◆ GOAL OF THE EXERCISE
Please copy each line below that contains the word "trial".

◆ RECORDS FOR THIS TASK
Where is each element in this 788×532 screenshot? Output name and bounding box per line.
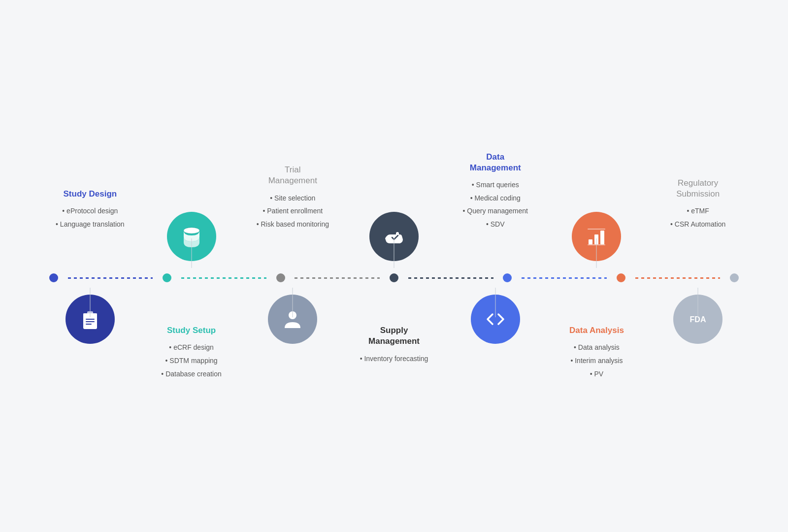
clipboard-icon [78, 307, 102, 331]
study-design-block: Study Design eProtocol design Language t… [48, 181, 132, 238]
orange-circle [572, 212, 621, 261]
barchart-icon [585, 225, 608, 248]
trial-management-col: TrialManagement Site selection Patient e… [242, 157, 343, 268]
study-design-item-1: eProtocol design [56, 204, 125, 218]
supply-management-items: Inventory forecasting [360, 352, 428, 366]
tl-dot-4 [390, 273, 398, 282]
dm-item-4: SDV [462, 218, 528, 231]
tl-seg-2 [181, 277, 266, 279]
svg-rect-6 [588, 244, 605, 245]
svg-point-13 [289, 311, 296, 319]
supply-management-title: SupplyManagement [360, 325, 428, 347]
sm-item-1: Inventory forecasting [360, 352, 428, 366]
tl-dot-2 [163, 273, 171, 282]
regulatory-block: RegulatorySubmission eTMF CSR Automation [662, 170, 733, 238]
reg-item-2: CSR Automation [670, 218, 725, 231]
da-item-3: PV [569, 367, 624, 381]
tl-seg-4 [408, 277, 493, 279]
svg-rect-4 [600, 231, 604, 244]
navy-circle [66, 295, 115, 344]
regulatory-title: RegulatorySubmission [670, 178, 725, 200]
study-setup-items: eCRF design SDTM mapping Database creati… [161, 341, 221, 380]
dark-circle [369, 212, 419, 261]
lgray-circle-col: FDA [647, 288, 749, 351]
code-icon [484, 307, 507, 331]
data-analysis-title: Data Analysis [569, 325, 624, 336]
dm-item-3: Query management [462, 204, 528, 218]
tl-dot-6 [617, 273, 625, 282]
tl-seg-3 [295, 277, 380, 279]
blue2-circle-col [445, 288, 546, 351]
diagram: Study Design eProtocol design Language t… [39, 144, 749, 388]
trial-item-1: Site selection [257, 192, 329, 205]
handcheck-icon [382, 225, 406, 248]
da-item-1: Data analysis [569, 341, 624, 354]
tl-dot-3 [276, 273, 285, 282]
person-icon [281, 307, 304, 331]
ss-item-2: SDTM mapping [161, 354, 221, 367]
svg-rect-9 [83, 313, 97, 315]
dm-item-1: Smart queries [462, 178, 528, 192]
trial-management-items: Site selection Patient enrollment Risk b… [257, 192, 329, 231]
tl-dot-7 [730, 273, 739, 282]
reg-item-1: eTMF [670, 204, 725, 218]
data-management-block: DataManagement Smart queries Medical cod… [455, 144, 536, 239]
da-item-2: Interim analysis [569, 354, 624, 367]
data-analysis-items: Data analysis Interim analysis PV [569, 341, 624, 380]
svg-text:FDA: FDA [690, 315, 706, 324]
teal-circle-col [141, 205, 242, 268]
study-design-items: eProtocol design Language translation [56, 204, 125, 231]
study-setup-block: Study Setup eCRF design SDTM mapping Dat… [153, 317, 229, 388]
person-circle [268, 295, 317, 344]
svg-rect-5 [588, 229, 605, 230]
study-setup-col: Study Setup eCRF design SDTM mapping Dat… [141, 288, 242, 388]
regulatory-items: eTMF CSR Automation [670, 204, 725, 231]
timeline-row [39, 268, 749, 288]
fda-circle: FDA [673, 295, 722, 344]
trial-item-2: Patient enrollment [257, 204, 329, 218]
database-icon [180, 225, 203, 248]
data-management-title: DataManagement [462, 152, 528, 173]
fda-icon: FDA [686, 307, 710, 331]
regulatory-col: RegulatorySubmission eTMF CSR Automation [647, 170, 749, 268]
orange-circle-col [546, 205, 648, 268]
trial-item-3: Risk based monitoring [257, 218, 329, 231]
trial-management-block: TrialManagement Site selection Patient e… [249, 157, 337, 238]
tl-dot-5 [503, 273, 512, 282]
gray-circle-col [242, 288, 343, 351]
tl-seg-1 [68, 277, 153, 279]
data-management-items: Smart queries Medical coding Query manag… [462, 178, 528, 231]
study-design-title: Study Design [56, 189, 125, 200]
svg-rect-2 [589, 239, 592, 244]
study-setup-title: Study Setup [161, 325, 221, 336]
teal-circle [167, 212, 216, 261]
dm-item-2: Medical coding [462, 192, 528, 205]
tl-seg-6 [635, 277, 721, 279]
navy-circle-col [39, 288, 141, 351]
top-band: Study Design eProtocol design Language t… [39, 144, 749, 268]
bottom-band: Study Setup eCRF design SDTM mapping Dat… [39, 288, 749, 388]
code-circle [471, 295, 520, 344]
data-analysis-block: Data Analysis Data analysis Interim anal… [561, 317, 632, 388]
supply-management-col: SupplyManagement Inventory forecasting [343, 288, 445, 373]
data-management-col: DataManagement Smart queries Medical cod… [445, 144, 546, 268]
supply-management-block: SupplyManagement Inventory forecasting [352, 317, 436, 373]
ss-item-1: eCRF design [161, 341, 221, 354]
data-analysis-col: Data Analysis Data analysis Interim anal… [546, 288, 648, 388]
study-design-col: Study Design eProtocol design Language t… [39, 181, 141, 268]
study-design-item-2: Language translation [56, 218, 125, 231]
main-container: Study Design eProtocol design Language t… [0, 0, 788, 532]
dark-circle-col [343, 205, 445, 268]
svg-rect-3 [594, 234, 598, 244]
tl-seg-5 [522, 277, 607, 279]
ss-item-3: Database creation [161, 367, 221, 381]
trial-management-title: TrialManagement [257, 165, 329, 186]
tl-dot-1 [49, 273, 58, 282]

◆ YOUR RESPONSE
trial-management-col: TrialManagement Site selection Patient e… [242, 157, 343, 268]
trial-item-1: Site selection [257, 192, 329, 205]
trial-management-items: Site selection Patient enrollment Risk b… [257, 192, 329, 231]
trial-item-2: Patient enrollment [257, 204, 329, 218]
trial-item-3: Risk based monitoring [257, 218, 329, 231]
trial-management-block: TrialManagement Site selection Patient e… [249, 157, 337, 238]
trial-management-title: TrialManagement [257, 165, 329, 186]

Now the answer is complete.